The public has a right to government transparency, and state public record laws ensure citizens can find out what their government is up to. The Goldwater Institute is regularly engaged in public records cases with assistance from AFN attorneys.
For example, in Rhode Island and Virginia, we defended parents who were trying to learn more about what was going on in their local school districts. In both cases, public education bureaucrats sued the parents for daring to ask questions.
The National Education Association, the nation’s largest public sector teachers union, sued Rhode Island mom Nicole Solas after she filed public records requests seeking information about her daughter’s kindergarten curriculum—requests that the South Kingston School District said would cost $74,000 to fulfill.

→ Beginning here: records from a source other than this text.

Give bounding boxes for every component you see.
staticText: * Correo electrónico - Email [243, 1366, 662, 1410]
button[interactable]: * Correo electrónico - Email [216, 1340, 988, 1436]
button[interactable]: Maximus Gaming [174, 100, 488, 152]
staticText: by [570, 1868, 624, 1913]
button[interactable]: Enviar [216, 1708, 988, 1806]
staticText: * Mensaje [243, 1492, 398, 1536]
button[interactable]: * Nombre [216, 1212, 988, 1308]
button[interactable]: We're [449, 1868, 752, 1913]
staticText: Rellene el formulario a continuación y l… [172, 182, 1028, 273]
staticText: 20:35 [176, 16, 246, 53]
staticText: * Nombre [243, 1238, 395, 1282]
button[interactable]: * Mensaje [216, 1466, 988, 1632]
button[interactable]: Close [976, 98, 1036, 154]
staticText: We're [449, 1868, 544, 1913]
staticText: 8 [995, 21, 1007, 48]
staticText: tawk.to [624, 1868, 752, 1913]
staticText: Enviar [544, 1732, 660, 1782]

Meanwhile, Debra Tisler and Callie Oettinger, moms in Fairfax County, Virginia, wanted to find out how their school district was spending taxpayer dollars. After legally obtaining materials that showed how much the district was paying in legal bills and removing confidential details, they posted some of the documents on a website to inform other Fairfax County families. The school district sued them, demanding that they take the documents down. Goldwater stood up for Debra and Callie’s First Amendment rights, and the Fairfax County Circuit Court ultimately ruled that the school district had tried to shut down these moms’ free speech.
Our work does not end there. The Goldwater Institute’s state public records project includes a 50-state public records guide, in addition to a requests template to assist AFN attorneys and allies working to increase government transparency.